Quando tinha céu azul, eu ficava tentando interpretar os formatos das nuvens. Apreciando. Meu sol era de um amarelo alaranjado, único, não quente ao ponto de arder. E olhando pro meu céu hoje, via respingos cair no olho. Soltei um riso carregado de dor. A despedida fora fatal. Abracei, depois larguei e encarei no olho. ‘’Tchau!’’, eu disse. E andando na neblina, olhei para trás e acenei dando um leve e negro ‘’tchau’’. Preciso ir! E meio sem rumo, procurava as palavras, até achava, mas, engolia a seco. E úmido, me abriguei numa garagem, a chuva era forte e tinha vento também. Dane-se. Saí na chuva mesmo. Agora ensopado, senti um frio na barriga seguido de ânsia. Sentei numa calçada e fixei o olhar numa poça de água por pelo menos dois minutos, sem conseguir pensar em nada, fiquei. Ah, quanto tempo não tomo banho de chuva? Muito. Mas, não vejo um sol há bem mais tempo. Até gosto desse frio corrosivo. O sol nunca me fizera falta. Do que tenho falta, dispensei por descuido. Não me arrependo, aliás, tento não me arrepender e chuto esse chato do arrependimento. É a pior coisa que alguém pode sentir. O arrependimento. Hora de se secar? Pra quê? Já chove de novo e eu continuo andando. E essa chuva impetuosa, que teima em inundar tudo. Queria usar do otimismo pra me sentir bem e me consolar, mas é ilusão, o otimismo. E atrás de mim reflete os raios mais violetas que alguém já viu, rasgando o céu e brilhando nos olhos apagados. Olhos que um dia já sorriram com mais alegria. E a pele áspera de arrepios frígidos implora calor. Agora em casa, não quero nem pensar no resfriado.
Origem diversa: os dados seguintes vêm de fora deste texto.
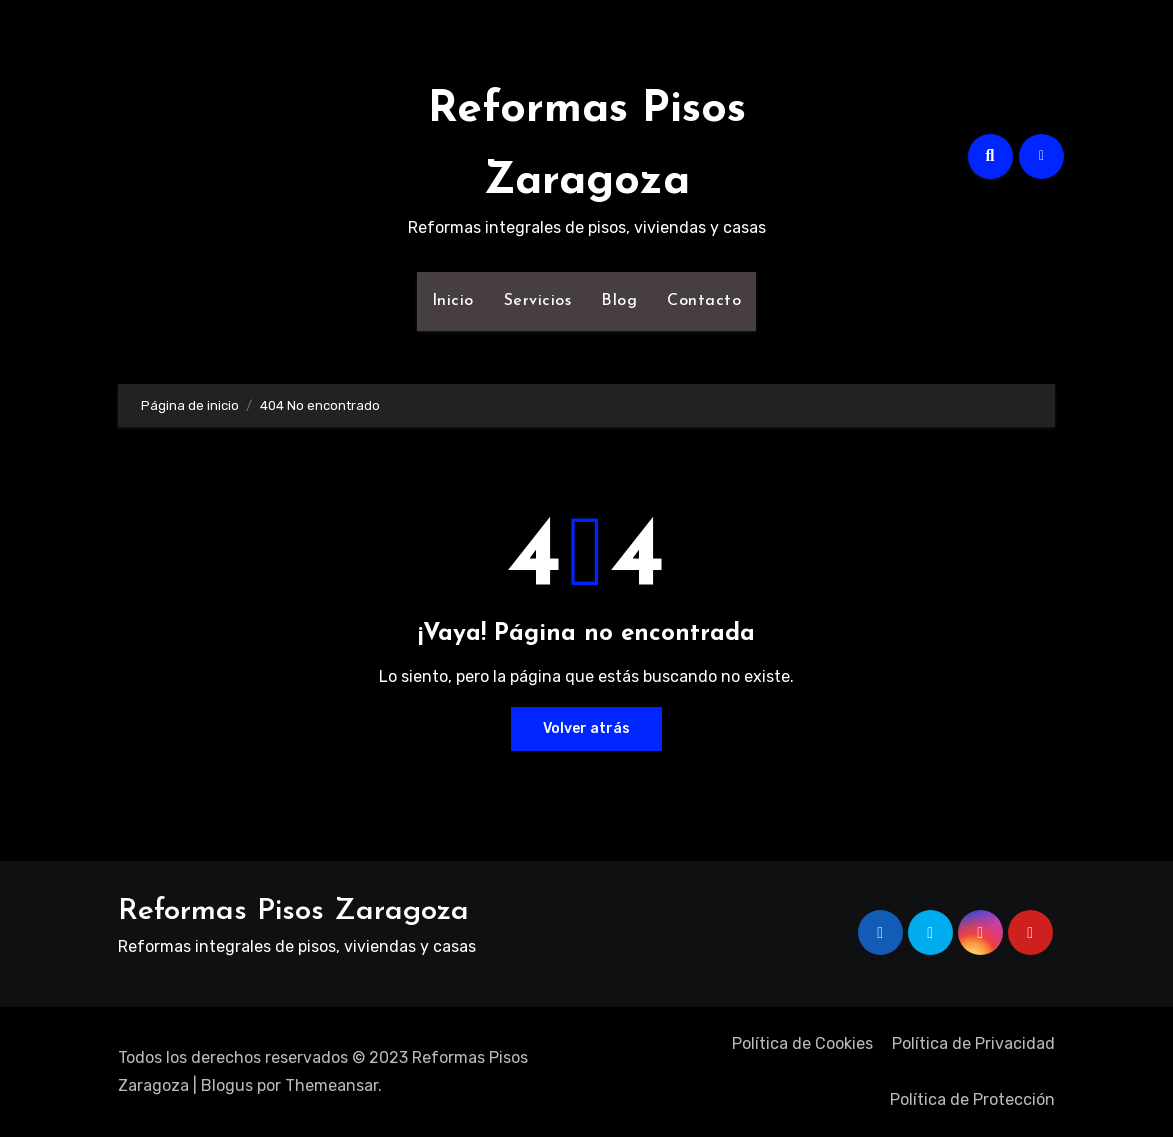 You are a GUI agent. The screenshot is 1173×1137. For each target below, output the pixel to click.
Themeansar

O pior ainda estar por vir. Obrigado, Senhor, por me fazer sentir que nem tudo é tão ruim que não dê pra piorar e o que é bom, melhorar. 

1 dizeres:

Tamires Ferreira. disse...

Ahhh ele voltou'yessss!Adoro ler você,sempre me surpreendo com sua maneira tão íntima de sentir e se expressar.Talvez seja uma boa hora para dizer o quanto sou grata a Deus por nossa amizade.Pelas longas conversas de tempos em tempos,e essa nova maneira de ter-te,em poesia.E me deliciar com cada palavra,com essa forma singular de impor o que te apraz e isso me alegra em demasia.Pelo menos nisso acrescentei,dando a você o blogger para ser uma nova afeição,um novo espaço para sonhar e expor o que bate aí dentro.Tenho tanto para falar deste texto lindo,mas prefiro falar quando a inspiração estiver mais doce em mim,porque hoje estou cinzenta e irritada.Eu coloco culpa nos hormônios,mas lá no fundo eu sei o que é esse desalento...falta de amor próprio.Um beijo em você meu lobo solitário.